In PolMine/UCSSR: Using Corpora in Social Science Research

# This code is not visible in the slides and just necessary to install packages if needed.
# kable and kableExtra are necessary, to generate table output.
if (!"knitr" %in% rownames(installed.packages())) install.packages("knitr")
if (!"kableExtra" %in% rownames(installed.packages())) install.packages("kableExtra")

Initialization {.smaller}

These slides use the polmineR package and the UNGA corpus. The installation is explained in a seperate set of slides. The corpus has to be loaded with the use() function.

library(polmineR)
use("UNGA")

in addition, the magrittr package is used to chain operations via the so-called 'Pipe'. Using the pipe means to chain methods and functions via the pipe operator ("%>%") and to use the return value of the left expression as the input value of the right expression.

library(magrittr)

Finally, we also load the data.table package

library(data.table)

CWB, CQP and 'polmineR' {.smaller}

the polmineR package uses the Corpus Workbench (CWB) as an 'indexing and query engine'. Comparable software such as Lucene or Elasticsearch might offer advantages in industrial use cases. Being open source and available for customization is a plus of the CWB though.
the CWB comprises the Corpus Query Processor (CQP) which is a powerful tool for querying large corpora using complex and linguistical queries. Queries can contain regular expressions and linguistic annotations.
the CQP syntax can be used in all basic operations of the polmineR package (kwic(), count(), dispersion(), cooccurrences())
in the following examples, the count() method is used to illustrate the usage of the CQP syntax. Note that all the other functions are capable to handle CQP queries as well. The following tutorial starts with a swift introduction of regular expressions. Later, the usage of linguistical attributes of a corpus will be shown.

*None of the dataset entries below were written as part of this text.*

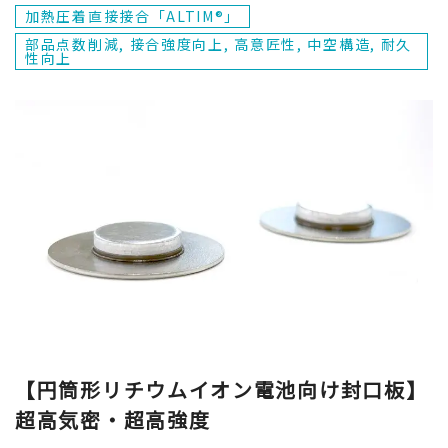
加熱圧着直接接合「ALTIM®」
部品点数削減, 接合強度向上, 高意匠性, 中空構造, 耐久
性向上
【円筒形リチウムイオン電池向け封口板】
超高気密・超高強度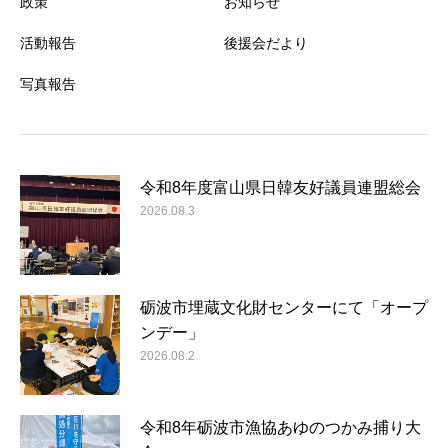
政策
お知らせ
活動報告
後援会だより
写真報告
令和8年度富山県日韓友好議員連盟総会
2026.08.3
砺波市埋蔵文化財センターにて「オープ
ンデー」
2026.08.2
令和8年砺波市漁協あゆのつかみ捕り大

Looking for Words {.smaller}

The CQP syntax is passed with the query argument of a method. By default, the method will check whether the CQP syntax is used. It is recommended that this information is passed to the method by setting its cqp parameter to TRUE or FALSE.
it is important that individual terms in the query are enclosed in double quotes and the entire query is enclosed in single quotes.

count("UNGA", query = '"Discrimination"', cqp = TRUE)

Looking for Words (cont.) {.smaller}

the flag %c can be used to ignore case sensitivity, i.e. to ignore the difference between the use of capital and lower case letters. This can be useful to account for the capitalization of words at the beginning of sentences which would make a potentially significant difference when counting terms. In languages other than English the differentiation between upper and lower case is often also semantically important.
In the example below, the first instance of "Hunger" only matches the occurrences of the word with an initial upper case. The second instance with the %c flag also matches lower case versions of the same word.

count("UNGA", query = c('"Hunger"', '"Hunger" %c'), cqp = TRUE)

Regular Expressions: Character Classes {.smaller}

the CQP syntax includes the usage of regular expressions. Regular expressions are a standardized instrument used in many programming languages to identify patterns in a sequence of characters. See Wikipedia.
in regular expressions symbols or wildcards can be used instead of specific characters.

| Expression | Description | |:-------:| --------------| | . |A period character matches any character | | \d | 'digit', i.e. 0 to 9 |

count("UNGA", '".iece"', cqp = TRUE, breakdown = TRUE) %>% head()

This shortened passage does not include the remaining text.